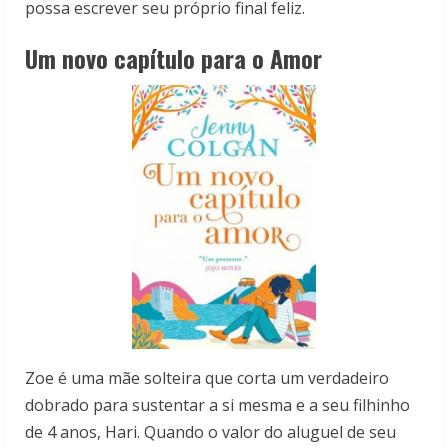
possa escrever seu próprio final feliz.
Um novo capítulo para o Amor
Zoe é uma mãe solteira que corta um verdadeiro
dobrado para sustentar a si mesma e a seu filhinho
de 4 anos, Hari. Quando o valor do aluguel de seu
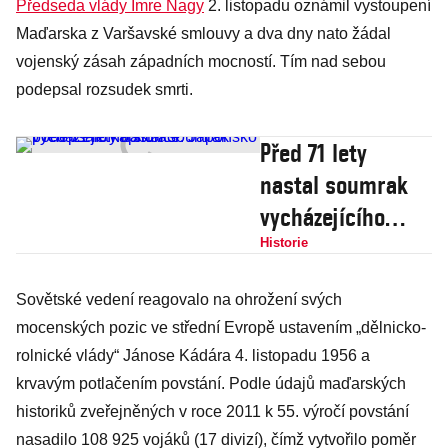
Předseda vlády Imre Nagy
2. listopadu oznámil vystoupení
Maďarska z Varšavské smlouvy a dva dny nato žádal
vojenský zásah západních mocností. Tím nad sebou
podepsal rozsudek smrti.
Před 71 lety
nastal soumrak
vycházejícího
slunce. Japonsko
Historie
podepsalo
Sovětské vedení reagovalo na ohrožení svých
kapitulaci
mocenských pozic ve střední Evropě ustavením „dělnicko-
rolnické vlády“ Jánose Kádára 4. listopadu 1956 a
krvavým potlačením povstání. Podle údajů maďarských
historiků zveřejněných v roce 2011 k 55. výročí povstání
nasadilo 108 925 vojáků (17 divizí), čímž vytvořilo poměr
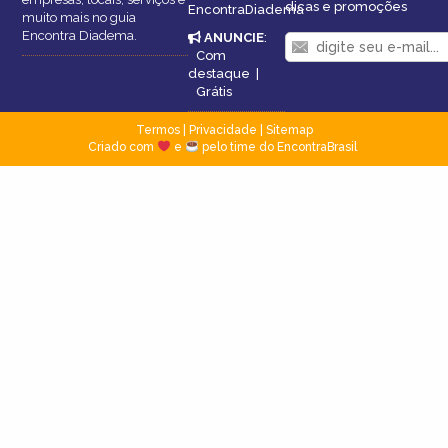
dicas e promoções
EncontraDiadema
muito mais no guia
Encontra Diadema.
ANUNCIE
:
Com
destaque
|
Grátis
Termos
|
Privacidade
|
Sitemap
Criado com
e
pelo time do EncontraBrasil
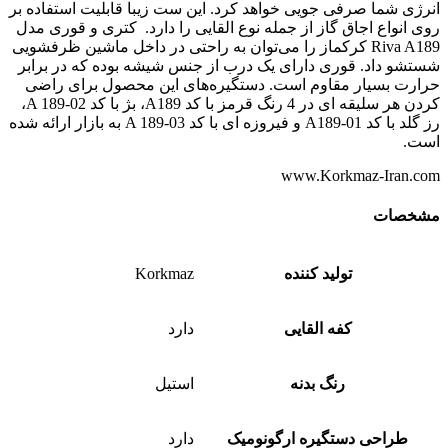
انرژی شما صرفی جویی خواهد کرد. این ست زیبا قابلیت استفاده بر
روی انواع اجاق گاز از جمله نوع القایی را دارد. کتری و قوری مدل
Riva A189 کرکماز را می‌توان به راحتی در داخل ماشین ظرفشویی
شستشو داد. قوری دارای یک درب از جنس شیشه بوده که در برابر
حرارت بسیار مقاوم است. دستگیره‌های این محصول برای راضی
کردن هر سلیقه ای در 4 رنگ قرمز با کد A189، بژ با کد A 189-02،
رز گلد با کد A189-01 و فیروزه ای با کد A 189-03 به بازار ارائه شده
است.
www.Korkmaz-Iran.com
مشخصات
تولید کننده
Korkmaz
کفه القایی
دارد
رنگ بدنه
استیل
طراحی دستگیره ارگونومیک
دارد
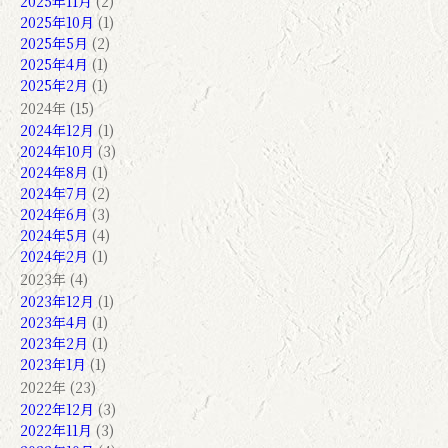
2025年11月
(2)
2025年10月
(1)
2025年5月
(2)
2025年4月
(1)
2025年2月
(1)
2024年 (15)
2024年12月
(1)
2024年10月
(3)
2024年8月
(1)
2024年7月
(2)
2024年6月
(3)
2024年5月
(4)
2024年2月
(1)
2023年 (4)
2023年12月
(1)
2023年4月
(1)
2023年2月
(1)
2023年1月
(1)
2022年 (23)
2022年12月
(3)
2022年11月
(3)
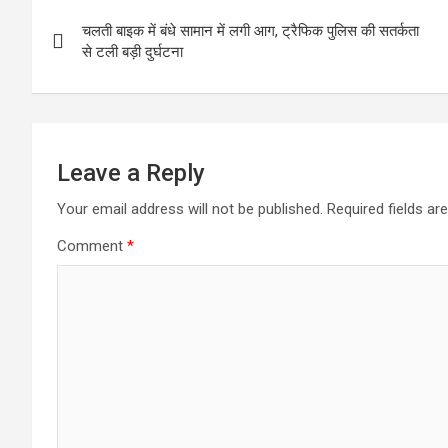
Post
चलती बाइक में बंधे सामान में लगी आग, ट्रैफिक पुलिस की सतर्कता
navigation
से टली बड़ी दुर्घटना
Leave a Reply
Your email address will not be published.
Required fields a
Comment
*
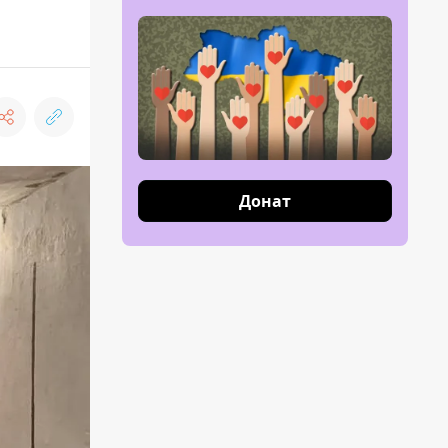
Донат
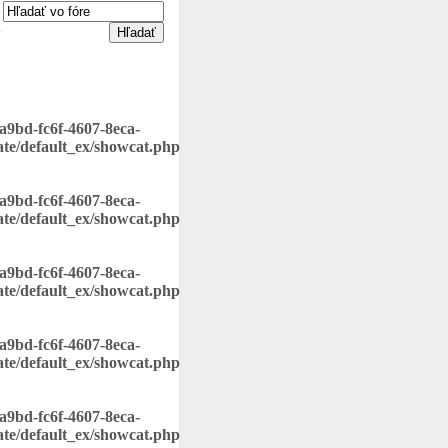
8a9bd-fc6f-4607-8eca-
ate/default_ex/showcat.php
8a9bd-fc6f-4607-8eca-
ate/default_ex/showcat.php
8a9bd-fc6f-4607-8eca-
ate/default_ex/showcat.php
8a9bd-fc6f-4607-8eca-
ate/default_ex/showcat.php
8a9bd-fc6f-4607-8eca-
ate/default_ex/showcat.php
========================
What you need to do.
Return the lines of the listing where the string "القایی" appears.

Exercise output.
روی انواع اجاق گاز از جمله نوع القایی را دارد. کتری و قوری مدل
کفه القایی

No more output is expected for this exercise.